UPDATE: Senator James Inhofe has arrived in Copenhage to deliver an authentic word: "My stated reason for attending Copenhagen was to make certain the 191 countries attending COP-15 would not be deceived into thinking the US would pass cap-and-trade legislation. That won't happen. And for the sake of the American people, and the economic well-being of America, that's a good thing."


powerlineblog.com



To: mph who wrote (75886)12/18/2009 3:39:36 AM
From: Sully-  Read Replies (2) | Respond to of 90947
 
     Obama's fondness for creating imaginary consensus and 
offering false choices to the American people has been
something to behold.

All the President's Mendactiy

By David Harsanyi
realclearpolitics.com

President Barack Obama grimly warned America this week that if his health care plans fail, the nation will go "bankrupt."

Sure, adding another trillion-dollar entitlement program to our $12 trillion of debt may seem like a counterintuitive way to stave off economic ruin, but who are we to argue? The president's got smarts.

And as is the case with so many issues, Obama adorned his rhetoric with sharp warnings of calamity should he fail, fabricated consensus to buttress his case and a promise of rapture should he succeed.

You'll remember it was Obama who cautioned that failure to pass the stimulus boondoggle would "turn a crisis into a catastrophe." He claimed that a failure to act on cap and trade will lead us to "irreversible catastrophe" and that a failure to pass a government-run health care system will mean "more Americans dying every day."

It's like living the Old Testament. Scary.

Holy burning bushes! Did you know that everyone -- and I mean everyone -- agrees with the president? Obama stressed this week that you can "talk to every health care economist out there and they will tell you that ... whatever ideas exist in terms of bending the cost curve and starting to reduce costs for families, businesses and government, those elements are in this bill."

Not "some" or "most" or "Peter Orszag on a two-day bender" but "every" health care economist in the entire world would tell you as much.

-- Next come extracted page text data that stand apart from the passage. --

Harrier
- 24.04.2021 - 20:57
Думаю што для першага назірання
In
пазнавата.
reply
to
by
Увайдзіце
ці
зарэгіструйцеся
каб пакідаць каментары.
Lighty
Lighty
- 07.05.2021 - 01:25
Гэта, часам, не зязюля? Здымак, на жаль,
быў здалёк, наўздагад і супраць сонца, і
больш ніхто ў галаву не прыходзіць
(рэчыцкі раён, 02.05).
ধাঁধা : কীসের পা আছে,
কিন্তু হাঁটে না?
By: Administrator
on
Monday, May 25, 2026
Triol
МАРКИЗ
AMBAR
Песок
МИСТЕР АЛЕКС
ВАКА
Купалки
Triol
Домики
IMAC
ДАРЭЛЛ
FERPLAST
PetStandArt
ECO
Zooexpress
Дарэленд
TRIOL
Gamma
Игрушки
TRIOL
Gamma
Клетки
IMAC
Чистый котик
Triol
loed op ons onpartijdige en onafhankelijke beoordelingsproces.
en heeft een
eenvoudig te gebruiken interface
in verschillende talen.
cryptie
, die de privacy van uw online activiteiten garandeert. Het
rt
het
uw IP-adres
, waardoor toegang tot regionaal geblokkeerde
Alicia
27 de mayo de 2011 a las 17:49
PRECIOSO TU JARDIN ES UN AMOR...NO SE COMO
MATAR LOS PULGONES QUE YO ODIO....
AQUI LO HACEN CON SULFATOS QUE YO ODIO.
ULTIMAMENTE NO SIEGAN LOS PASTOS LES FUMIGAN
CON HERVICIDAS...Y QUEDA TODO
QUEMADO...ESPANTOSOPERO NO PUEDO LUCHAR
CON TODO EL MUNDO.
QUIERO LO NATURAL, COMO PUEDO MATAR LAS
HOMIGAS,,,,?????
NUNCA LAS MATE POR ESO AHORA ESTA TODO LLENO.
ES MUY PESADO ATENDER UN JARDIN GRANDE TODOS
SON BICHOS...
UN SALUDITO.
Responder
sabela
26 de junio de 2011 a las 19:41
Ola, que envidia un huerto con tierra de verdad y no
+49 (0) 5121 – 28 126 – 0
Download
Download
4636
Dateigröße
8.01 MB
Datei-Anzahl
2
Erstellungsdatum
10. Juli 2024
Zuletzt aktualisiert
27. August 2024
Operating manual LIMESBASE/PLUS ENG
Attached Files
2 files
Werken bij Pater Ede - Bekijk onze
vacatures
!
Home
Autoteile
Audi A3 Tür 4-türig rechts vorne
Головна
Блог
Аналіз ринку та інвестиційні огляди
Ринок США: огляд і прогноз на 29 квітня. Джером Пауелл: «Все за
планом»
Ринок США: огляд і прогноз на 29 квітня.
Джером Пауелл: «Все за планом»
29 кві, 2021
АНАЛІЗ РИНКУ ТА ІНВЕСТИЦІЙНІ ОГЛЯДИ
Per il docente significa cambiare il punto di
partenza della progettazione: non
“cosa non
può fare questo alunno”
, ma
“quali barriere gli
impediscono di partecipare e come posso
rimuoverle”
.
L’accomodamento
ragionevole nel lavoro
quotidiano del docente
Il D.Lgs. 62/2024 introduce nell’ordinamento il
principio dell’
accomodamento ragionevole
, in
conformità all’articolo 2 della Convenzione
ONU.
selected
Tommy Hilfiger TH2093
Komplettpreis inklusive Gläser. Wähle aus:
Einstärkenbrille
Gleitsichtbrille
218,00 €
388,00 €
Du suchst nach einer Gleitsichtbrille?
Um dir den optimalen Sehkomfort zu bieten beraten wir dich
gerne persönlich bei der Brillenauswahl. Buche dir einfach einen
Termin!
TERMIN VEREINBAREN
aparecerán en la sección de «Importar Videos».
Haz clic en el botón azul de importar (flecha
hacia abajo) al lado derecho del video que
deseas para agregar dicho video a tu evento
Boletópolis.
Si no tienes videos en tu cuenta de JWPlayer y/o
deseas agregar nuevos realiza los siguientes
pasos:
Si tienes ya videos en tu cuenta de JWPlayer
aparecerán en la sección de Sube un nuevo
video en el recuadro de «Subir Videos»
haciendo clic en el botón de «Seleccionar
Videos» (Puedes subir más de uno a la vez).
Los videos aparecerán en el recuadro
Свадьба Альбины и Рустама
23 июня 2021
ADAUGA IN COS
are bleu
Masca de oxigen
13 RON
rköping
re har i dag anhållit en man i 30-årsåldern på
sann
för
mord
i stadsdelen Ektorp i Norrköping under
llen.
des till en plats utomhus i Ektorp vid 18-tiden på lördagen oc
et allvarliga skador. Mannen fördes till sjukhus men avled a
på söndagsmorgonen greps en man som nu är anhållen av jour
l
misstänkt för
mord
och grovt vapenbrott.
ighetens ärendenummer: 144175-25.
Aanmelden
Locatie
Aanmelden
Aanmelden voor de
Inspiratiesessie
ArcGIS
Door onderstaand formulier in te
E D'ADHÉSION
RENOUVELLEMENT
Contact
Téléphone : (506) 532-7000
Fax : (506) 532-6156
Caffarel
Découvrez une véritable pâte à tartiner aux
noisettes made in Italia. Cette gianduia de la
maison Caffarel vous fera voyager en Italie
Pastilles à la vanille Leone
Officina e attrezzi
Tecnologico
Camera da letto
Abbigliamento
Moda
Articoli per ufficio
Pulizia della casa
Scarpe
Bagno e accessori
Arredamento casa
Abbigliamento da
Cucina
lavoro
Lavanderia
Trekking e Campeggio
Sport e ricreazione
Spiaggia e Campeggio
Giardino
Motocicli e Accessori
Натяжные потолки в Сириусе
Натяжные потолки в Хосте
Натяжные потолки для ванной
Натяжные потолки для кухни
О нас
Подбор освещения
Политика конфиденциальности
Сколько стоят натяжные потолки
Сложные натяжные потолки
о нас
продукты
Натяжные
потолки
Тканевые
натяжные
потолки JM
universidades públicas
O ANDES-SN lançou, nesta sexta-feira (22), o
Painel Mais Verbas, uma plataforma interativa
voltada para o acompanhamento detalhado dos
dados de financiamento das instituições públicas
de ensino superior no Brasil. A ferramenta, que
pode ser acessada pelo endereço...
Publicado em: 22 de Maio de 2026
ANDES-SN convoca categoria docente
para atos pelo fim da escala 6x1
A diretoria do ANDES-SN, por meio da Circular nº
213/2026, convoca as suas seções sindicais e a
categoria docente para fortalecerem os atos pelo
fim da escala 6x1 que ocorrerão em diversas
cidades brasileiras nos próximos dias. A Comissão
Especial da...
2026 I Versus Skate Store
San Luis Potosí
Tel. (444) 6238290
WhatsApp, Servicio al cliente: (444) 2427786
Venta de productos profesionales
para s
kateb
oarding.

This sort of exaggeration reminds us of another whopper the president unloaded. While promoting the stimulus plan in January, he claimed that "there is no disagreement that we need action by our government, a recovery plan that will help to jump-start the economy."

No disagreement whatsoever ... until the Cato Institute found 200 economists from major universities across the country who did have a disagreement -- and judging from the stimulus plan's impressive impotence, perhaps Obama should have lent them an ear.

So when Obama says that "whatever ideas exist" to help with cost are featured in the health care bills, let's chalk it up to his propensity to exaggerate, embellish or worse.

What about re-importation of pharmaceuticals developed and manufactured in the United States -- available now more cheaply abroad? Is that an idea that exists? (Drug companies, a group that Obama regularly condemned before cutting a sweetheart deal, made sure that idea was DOA.)

What about balancing tax codes so that those with employee-provided health insurance and those with individual health insurance can benefit from the same benefits? Does that idea exist? You don't even need a staff of researchers to find economists who say it does.

What about opening up health insurance markets beyond state lines to create competition and more access? What about tort reform to end frivolous lawsuits? What about expanding health savings and flex accounts instead of killing them?

Let's concede that there might be a number of ideas -- both on the left and the right -- that haven't been embraced. Still, the most misleading assertion of the president is that his focus is on bending the cost curve in the right direction -- or that it's even a goal. The prevailing objective of health care "reform" has been to expand coverage to the uninsured and to throw federal control on everyone. Cost has proved to be largely irrelevant -- other than being a political consideration.

Of course, ignoring the substantive ideas of the ideological opposition is not, in and of itself, new for presidents or politicians. But Obama's fondness for creating imaginary consensus and offering false choices to the American people has been something to behold.